When Julie Salverson discovers a link between Canada’s north and the atomic bombs that fell on Japan, she starts a ten-year journey that connects uranium, radiation, trauma and resilience in unexpected ways. From a small village outside Toronto to Great Bear Lake in the Northwest Territories and on to Hiroshima, she traces the radioactive trail through our society. Written with energy and hope, Lines of Flight strives to answer some of the key questions of life in the twenty-first century: how do we live in, and think about, this terribly beautiful world?

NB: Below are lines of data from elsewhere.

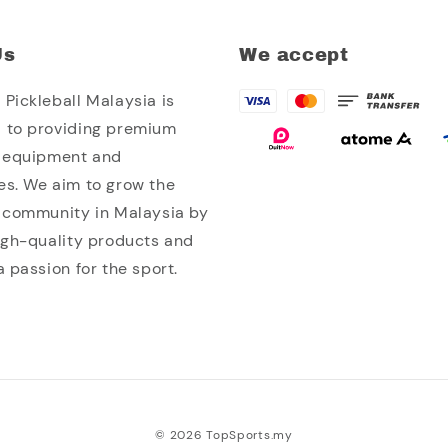
Us
We accept
Pickleball Malaysia is
 to providing premium
l equipment and
es. We aim to grow the
l community in Malaysia by
high-quality products and
a passion for the sport.
© 2026 TopSports.my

“Julie Salverson is a deeply sympathetic witness to the atomic era. In this powerful memoir, the spectre of nuclear winter haunts the stories she tells. The book wrung me out. Insightful and beautifully written, it draws together Hiroshima and Port Radium, Fukushima and Port Hope, past and present.” – John O'Brian, author of Atomic Postcards: Radioactive Messages from the Cold War
“‘Only connect,’ said E. M. Forster, yet how many of us are willing to test the full implications of that directive? Julie Salverson is. Burdened at journey’s start by anxiety, guilt and a kind of existential dread, but equipped with curiosity and a sense of humour, Julie Salverson guides us through some of the darkest secrets of our shared history. She illuminates the connections between personal and social trauma in a voice so honest, so lucid and so reflective, that we are compelled to witness with her. Only connect – to see the new shoots sprouting from the bomb-blasted tree, to find the gift of hope in the midst of despair.” – Susan Olding, author of Pathologies: A Life in Essays
"Lines of Flight: An Atomic Memoir by Julie Salverson" (Naomi MacKinnon, Consumed by Ink, 01/24/2017)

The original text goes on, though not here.